There is one span to output from the data below: the lines starting at the line with "day, Seven days week." and ending at the line with "Port Melbourne VIC 3207". Output it exactly, ends included, nothing more.

### RECORDS TO PROCESS
+++

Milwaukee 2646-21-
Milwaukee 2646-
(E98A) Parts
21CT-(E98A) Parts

+++

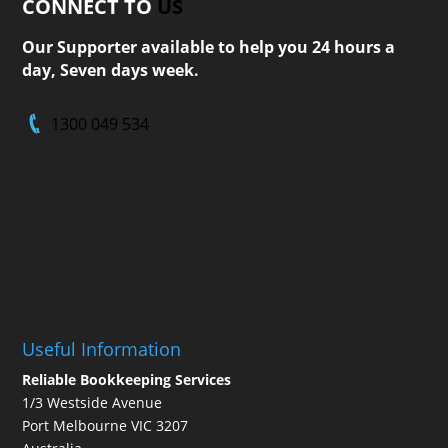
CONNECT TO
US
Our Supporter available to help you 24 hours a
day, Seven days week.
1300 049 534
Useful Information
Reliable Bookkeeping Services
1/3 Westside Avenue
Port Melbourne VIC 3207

+++

### WRITTEN ANSWER
day, Seven days week.
1300 049 534
Useful Information
Reliable Bookkeeping Services
1/3 Westside Avenue
Port Melbourne VIC 3207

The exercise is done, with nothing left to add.